Australian Retailers Association CEO Paul Zahra said while it’s pleasing to see sales strengthen through January, there are pockets of retail at breaking point with the looming end of JobKeeper.

“Retailers had a really strong finish to the year and that’s now continued through to January, however it doesn’t paint a complete picture of what the sector is going through,” Mr Zahra said.

“While the unemployment rate is trending down and house prices are strong – our economic recovery is uneven, and there are still pockets of retail across the country that will suffer when the JobKeeper and JobSeeker schemes wind up.

“According to ARA strategic partner Deloitte, there’ll be close to $5 billion less in government support flowing through the economy each month.

“Travel retailers in particular are at breaking point and are preparing to shed thousands of jobs. These are businesses operating within airports and CBD tourist shopping strips which remain largely deserted.

“Some businesses, like duty free shops, have lost 90% of their revenue since the pandemic started. Many cannot afford to hang on any longer.

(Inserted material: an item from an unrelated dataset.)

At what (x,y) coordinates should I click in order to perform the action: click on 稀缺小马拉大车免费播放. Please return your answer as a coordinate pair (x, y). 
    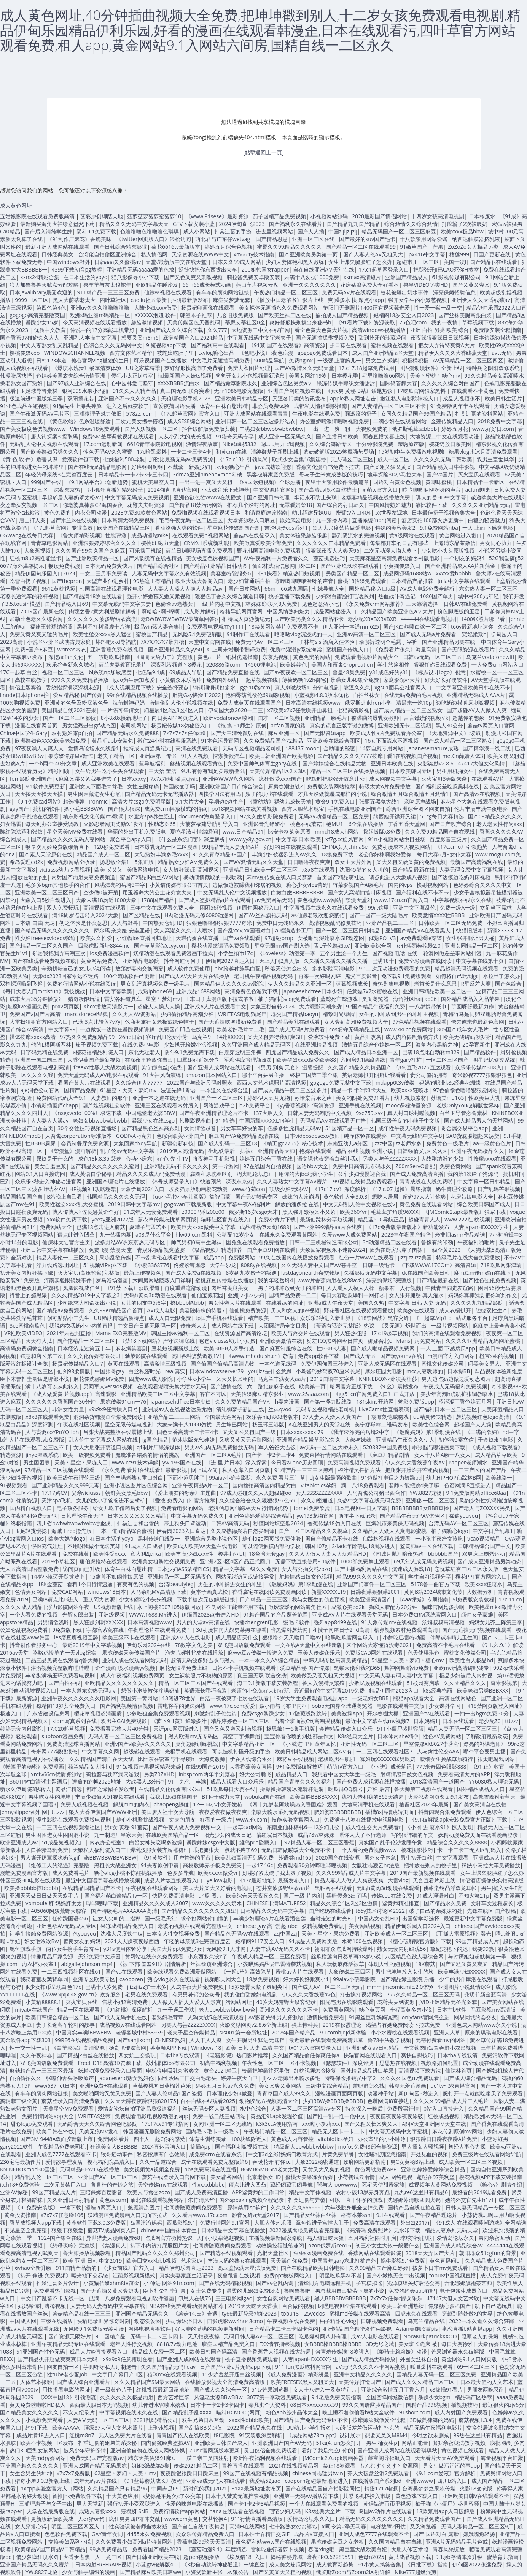     Looking at the image, I should click on (491, 1865).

“International borders are not going to reopen any time soon, and these businesses will have no option but to close unless there’s additional Federal Government support. They are in crisis through no fault of their own.

“Overall, whilst we don’t believe we will face a fiscal cliff, sales are expected to soften throughout the year as we’re continuing to live with the uncertainty of Covid.

“As we’ve seen in Victoria in the past week, new cases can emerge at any time and retailers are operating at the whim of the different Premiers in terms of how they might respond with lockdowns and restrictions.

“Even with the imminent rollout of the vaccines, this uncertainty will continue for some time and we repeat our calls for a nationally consistent approach around Covid restrictions, with clear criteria, so businesses can at least operate with some sort of confidence.”